Extracted page text data

************

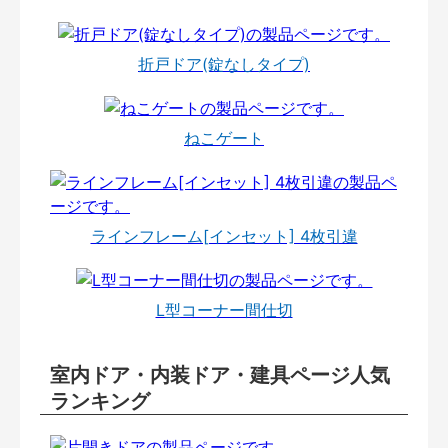
折戸ドア(錠なしタイプ)
ねこゲート
ラインフレーム[インセット] 4枚引違
L型コーナー間仕切
室内ドア・内装ドア・建具ページ人気
ランキング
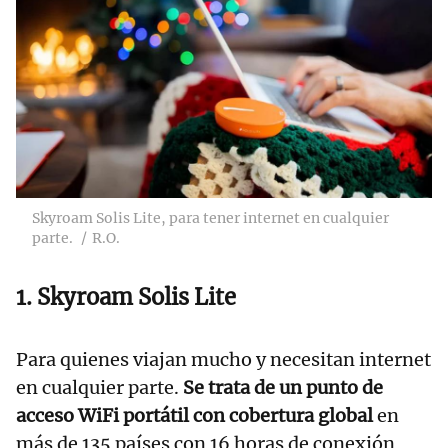
Skyroam Solis Lite, para tener internet en cualquier
parte.
R.O.
1. Skyroam Solis Lite
Para quienes viajan mucho y necesitan internet
en cualquier parte.
Se trata de un punto de
acceso WiFi portátil con cobertura global
en
más de 135 países con 16 horas de conexión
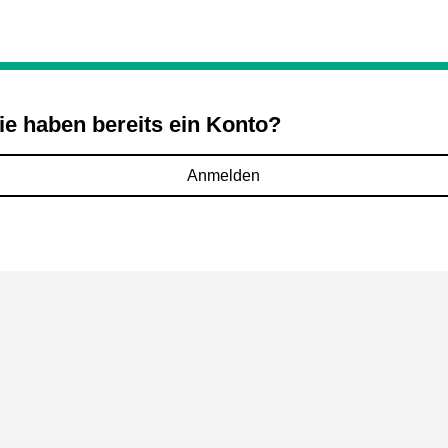
ie haben bereits ein Konto?
Anmelden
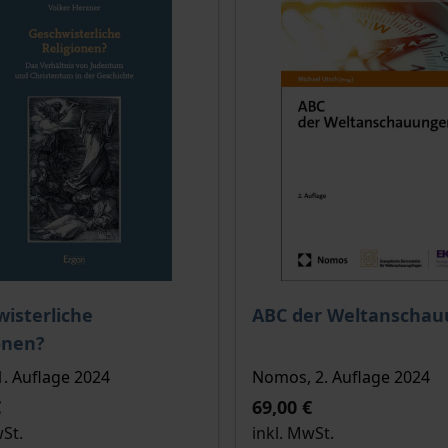
e
is dieses Titels richtet sich nach der gewählten Produktopt
Der Preis dieses Titels ri
isterliche
ABC der Weltanscha
onen?
1. Auflage 2024
Nomos, 2. Auflage 2024
€
69,00 €
wSt.
inkl. MwSt.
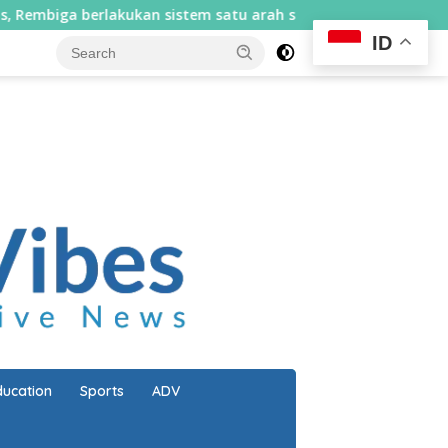
an sistem satu arah selama sepekan
Perjuangan 15 tah
ID
close
ducation
Sports
ADV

************

→ **EXERCISE REQUIREMENTS**
Return only the count of lines in the records that hold the word "cualquier".

→ **RESPONSE TO THIS EXERCISE**
2